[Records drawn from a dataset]
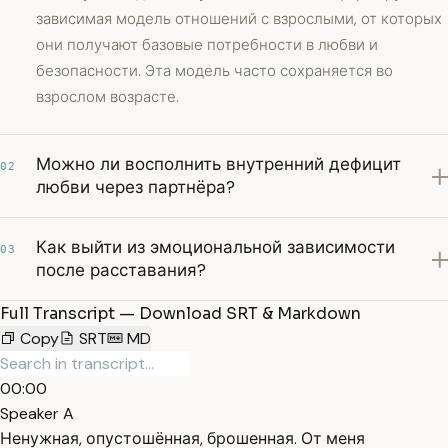
зависимая модель отношений с взрослыми, от которых
они получают базовые потребности в любви и
безопасности. Эта модель часто сохраняется во
взрослом возрасте.
Можно ли восполнить внутренний дефицит
02
любви через партнёра?
Как выйти из эмоциональной зависимости
03
после расставания?
Full Transcript — Download SRT & Markdown
Copy
SRT
MD
00:00
Speaker A
Ненужная, опустошённая, брошенная. От меня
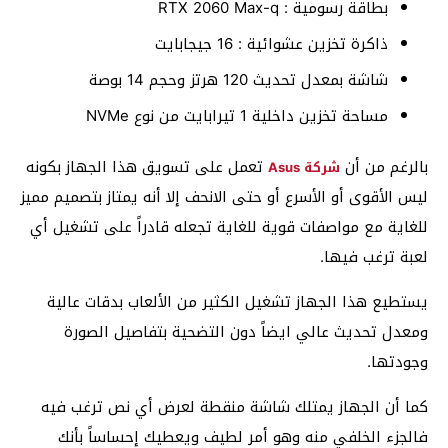
بطاقة رسومية : RTX 2060 Max-q
ذاكرة تخزين عشوائية : 16 جيجابايت
شاشة بمعدل تحديث 120 هرتز وحجم 14 بوصة
مساحة تخزين داخلية 1 تيرابايت من نوع NVMe
بالرغم من أن
تعمل على تسويق هذا الجهاز بكونه
شركة Asus
ليس الأقوى أو الأسرع أو حتى الانحف إلا أنه يمتاز بتصميم مميز
للغاية مع مواصفات قوية للغاية تجعله قادراً على تشغيل أي
لعبة ترغب فيها.
يستطيع هذا الجهاز تشغيل الكثير من الألعاب بدقات عالية
ومعدل تحديث عالي ايضاً دون التضحية بتفاصيل الصورة
وجودتها.
كما أن الجهاز يمتلك شاشة منقطة لعرض أي نص ترغب فيه
فالجزء الخلفي منه وهو أمر لطيف ويعطيك إحساساً بأنك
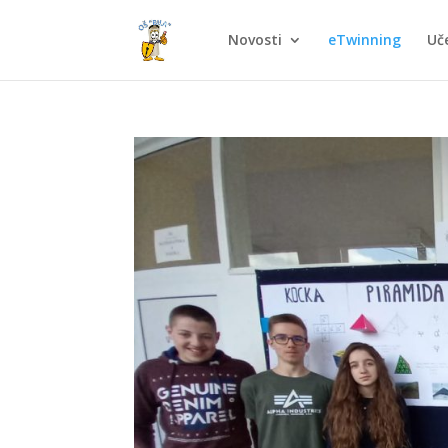
Novosti
eTwinning
Uče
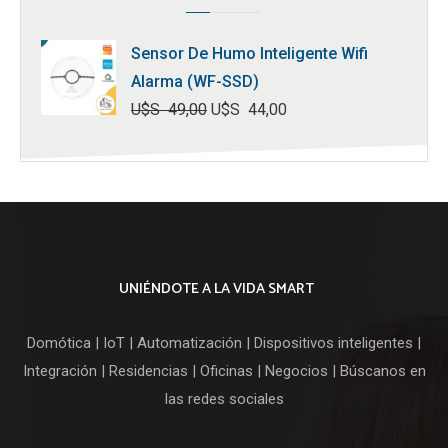
Sensor De Humo Inteligente Wifi
Alarma (WF-SSD)
U$S
49,00
U$S
44,00
El
El
precio
precio
original
actual
era:
es:
U$S
U$S
49,00.
44,00.
UNIÉNDOTE A LA VIDA SMART
Domótica | IoT | Automatización | Dispositivos inteligentes |
Integración | Residencias | Oficinas | Negocios | Búscanos en
las redes sociales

= Exercise description =
Where a line above contains the word "تشغيل", copy that line.

= Answer =
للغاية مع مواصفات قوية للغاية تجعله قادراً على تشغيل أي
يستطيع هذا الجهاز تشغيل الكثير من الألعاب بدقات عالية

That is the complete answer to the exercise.